The task → Return the data exactly, without pictures.

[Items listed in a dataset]
<<<<
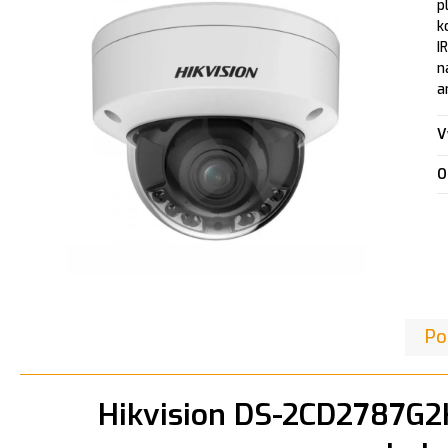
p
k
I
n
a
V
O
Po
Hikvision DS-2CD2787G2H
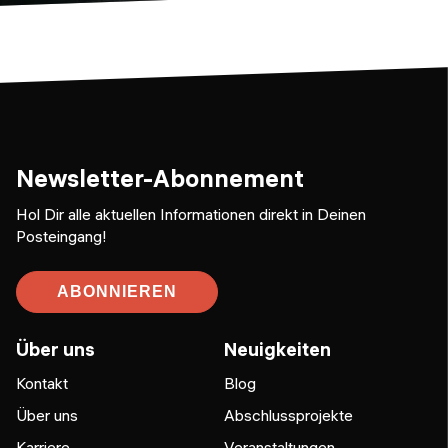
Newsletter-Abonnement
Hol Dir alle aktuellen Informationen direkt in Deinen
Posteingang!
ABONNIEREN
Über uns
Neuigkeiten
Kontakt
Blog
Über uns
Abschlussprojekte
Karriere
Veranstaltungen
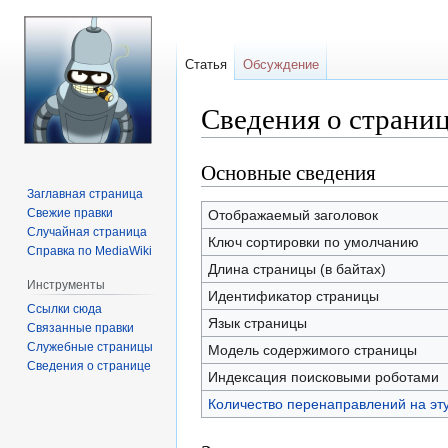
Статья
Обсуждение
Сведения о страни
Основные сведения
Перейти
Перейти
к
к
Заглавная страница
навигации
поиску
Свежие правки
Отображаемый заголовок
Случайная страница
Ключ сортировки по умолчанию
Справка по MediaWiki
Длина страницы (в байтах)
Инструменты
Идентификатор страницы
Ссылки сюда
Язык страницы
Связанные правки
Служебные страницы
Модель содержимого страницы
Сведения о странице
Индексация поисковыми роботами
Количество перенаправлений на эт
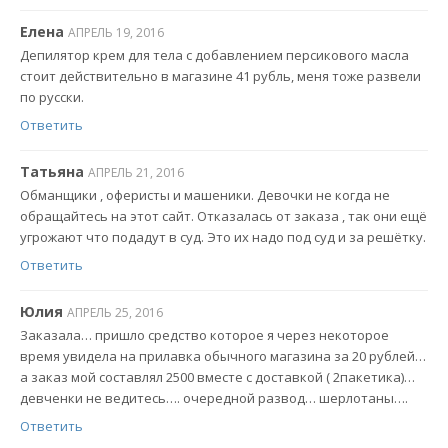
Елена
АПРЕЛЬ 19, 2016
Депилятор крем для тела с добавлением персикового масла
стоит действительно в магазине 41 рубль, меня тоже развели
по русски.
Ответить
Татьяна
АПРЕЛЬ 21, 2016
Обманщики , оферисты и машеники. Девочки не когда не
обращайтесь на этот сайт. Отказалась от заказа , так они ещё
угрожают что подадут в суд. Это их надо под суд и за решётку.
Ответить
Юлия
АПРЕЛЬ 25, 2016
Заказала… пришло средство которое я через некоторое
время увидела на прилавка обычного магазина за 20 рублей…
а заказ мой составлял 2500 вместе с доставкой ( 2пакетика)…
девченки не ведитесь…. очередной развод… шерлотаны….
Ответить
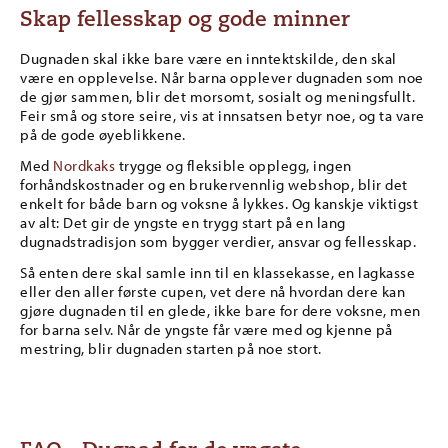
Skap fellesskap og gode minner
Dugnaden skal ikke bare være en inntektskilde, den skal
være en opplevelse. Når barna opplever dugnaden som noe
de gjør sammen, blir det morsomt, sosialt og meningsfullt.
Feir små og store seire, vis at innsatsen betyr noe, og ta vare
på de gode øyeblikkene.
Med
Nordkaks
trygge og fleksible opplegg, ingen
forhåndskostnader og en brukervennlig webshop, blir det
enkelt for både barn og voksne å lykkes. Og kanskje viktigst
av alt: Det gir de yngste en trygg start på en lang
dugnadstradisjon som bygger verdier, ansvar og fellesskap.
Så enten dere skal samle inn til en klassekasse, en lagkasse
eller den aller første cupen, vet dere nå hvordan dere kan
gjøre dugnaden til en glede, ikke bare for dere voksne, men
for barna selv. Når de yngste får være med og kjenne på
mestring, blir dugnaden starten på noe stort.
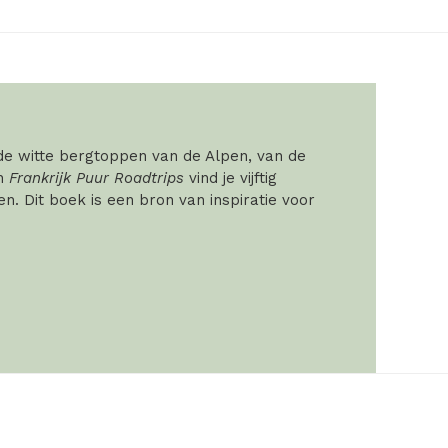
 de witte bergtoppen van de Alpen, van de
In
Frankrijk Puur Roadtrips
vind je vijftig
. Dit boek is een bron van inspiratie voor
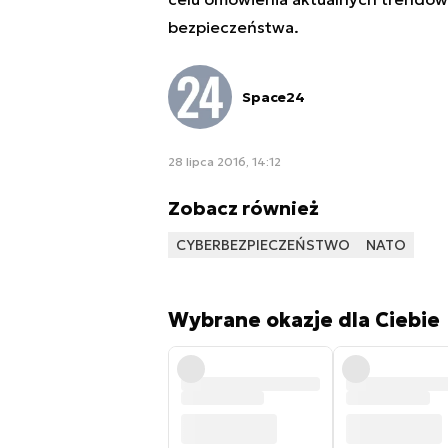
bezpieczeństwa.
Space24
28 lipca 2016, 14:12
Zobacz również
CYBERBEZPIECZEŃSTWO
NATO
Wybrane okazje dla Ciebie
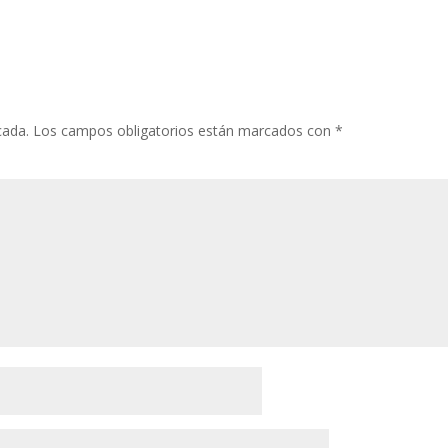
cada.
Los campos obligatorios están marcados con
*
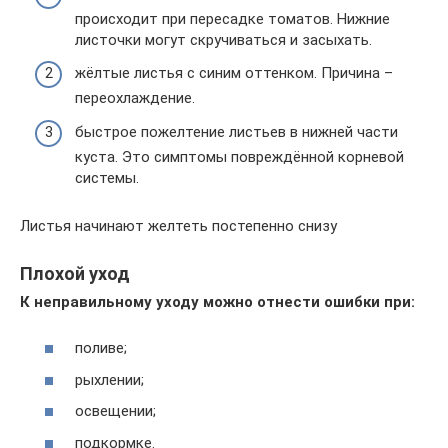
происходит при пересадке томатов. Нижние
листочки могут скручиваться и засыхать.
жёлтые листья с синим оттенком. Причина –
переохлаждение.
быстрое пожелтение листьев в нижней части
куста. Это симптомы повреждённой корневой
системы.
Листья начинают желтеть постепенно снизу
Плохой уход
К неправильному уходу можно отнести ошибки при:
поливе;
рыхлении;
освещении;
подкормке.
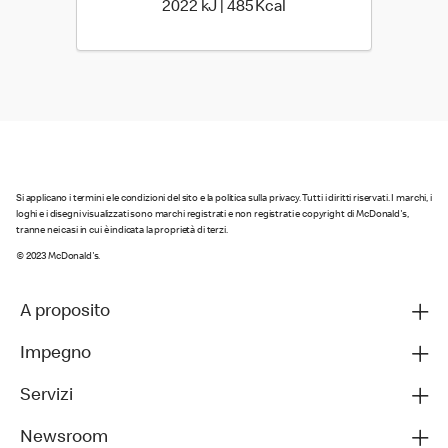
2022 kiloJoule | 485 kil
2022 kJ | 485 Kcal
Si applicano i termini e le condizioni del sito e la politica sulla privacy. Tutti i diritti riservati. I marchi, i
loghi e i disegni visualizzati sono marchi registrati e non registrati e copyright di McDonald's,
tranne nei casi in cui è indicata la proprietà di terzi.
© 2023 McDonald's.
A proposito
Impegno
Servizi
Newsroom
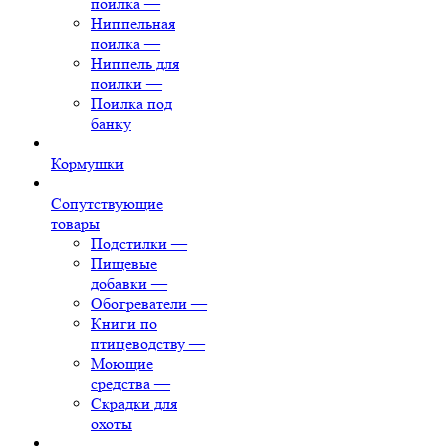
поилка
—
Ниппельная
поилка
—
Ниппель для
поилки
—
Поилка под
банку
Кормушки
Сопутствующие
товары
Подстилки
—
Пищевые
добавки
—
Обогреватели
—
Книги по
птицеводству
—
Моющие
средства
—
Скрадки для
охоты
>>>>
Written reply →
p
k
I
n
a
V
O
Po
Hikvision DS-2CD2787G2H
Newsletter-Abonnement
Hol Dir alle aktuellen Informationen direkt in Deinen
Posteingang!
ABONNIEREN
Über uns
Neuigkeiten
Kontakt
Blog
Über uns
Abschlussprojekte
Karriere
Veranstaltungen
Статья
Обсуждение
Сведения о страни
Основные сведения
Перейти
Перейти
к
к
Заглавная страница
навигации
поиску
Свежие правки
Отображаемый заголовок
Случайная страница
Ключ сортировки по умолчанию
Справка по MediaWiki
Длина страницы (в байтах)
Инструменты
Идентификатор страницы
Ссылки сюда
Язык страницы
Связанные правки
Служебные страницы
Модель содержимого страницы
Сведения о странице
Индексация поисковыми роботами
Количество перенаправлений на эт
Елена
АПРЕЛЬ 19, 2016
Депилятор крем для тела с добавлением персикового масла
стоит действительно в магазине 41 рубль, меня тоже развели
по русски.
Ответить
Татьяна
АПРЕЛЬ 21, 2016
Обманщики , оферисты и машеники. Девочки не когда не
обращайтесь на этот сайт. Отказалась от заказа , так они ещё
угрожают что подадут в суд. Это их надо под суд и за решётку.
Ответить
Юлия
АПРЕЛЬ 25, 2016
Заказала… пришло средство которое я через некоторое
время увидела на прилавка обычного магазина за 20 рублей…
а заказ мой составлял 2500 вместе с доставкой ( 2пакетика)…
девченки не ведитесь…. очередной развод… шерлотаны….
Ответить
Skap fellesskap og gode minner
Dugnaden skal ikke bare være en inntektskilde, den skal
være en opplevelse. Når barna opplever dugnaden som noe
de gjør sammen, blir det morsomt, sosialt og meningsfullt.
Feir små og store seire, vis at innsatsen betyr noe, og ta vare
på de gode øyeblikkene.
Med
Nordkaks
trygge og fleksible opplegg, ingen
forhåndskostnader og en brukervennlig webshop, blir det
enkelt for både barn og voksne å lykkes. Og kanskje viktigst
av alt: Det gir de yngste en trygg start på en lang
dugnadstradisjon som bygger verdier, ansvar og fellesskap.
Så enten dere skal samle inn til en klassekasse, en lagkasse
eller den aller første cupen, vet dere nå hvordan dere kan
gjøre dugnaden til en glede, ikke bare for dere voksne, men
for barna selv. Når de yngste får være med og kjenne på
mestring, blir dugnaden starten på noe stort.
 de witte bergtoppen van de Alpen, van de
In
Frankrijk Puur Roadtrips
vind je vijftig
. Dit boek is een bron van inspiratie voor
bezpieczeństwa.
Space24
28 lipca 2016, 14:12
Zobacz również
CYBERBEZPIECZEŃSTWO
NATO
Wybrane okazje dla Ciebie
cada.
Los campos obligatorios están marcados con
*
происходит при пересадке томатов. Нижние
листочки могут скручиваться и засыхать.
жёлтые листья с синим оттенком. Причина –
переохлаждение.
быстрое пожелтение листьев в нижней части
куста. Это симптомы повреждённой корневой
системы.
Листья начинают желтеть постепенно снизу
Плохой уход
К неправильному уходу можно отнести ошибки при:
поливе;
рыхлении;
освещении;
подкормке.
2022 kiloJoule | 485 kil
2022 kJ | 485 Kcal
Si applicano i termini e le condizioni del sito e la politica sulla privacy. Tutti i diritti riservati. I marchi, i
loghi e i disegni visualizzati sono marchi registrati e non registrati e copyright di McDonald's,
tranne nei casi in cui è indicata la proprietà di terzi.
© 2023 McDonald's.
A proposito
Impegno
Servizi
Newsroom
поилка
—
Ниппельная
поилка
—
Ниппель для
поилки
—
Поилка под
банку
Кормушки
Сопутствующие
товары
Подстилки
—
Пищевые
добавки
—
Обогреватели
—
Книги по
птицеводству
—
Моющие
средства
—
Скрадки для
охоты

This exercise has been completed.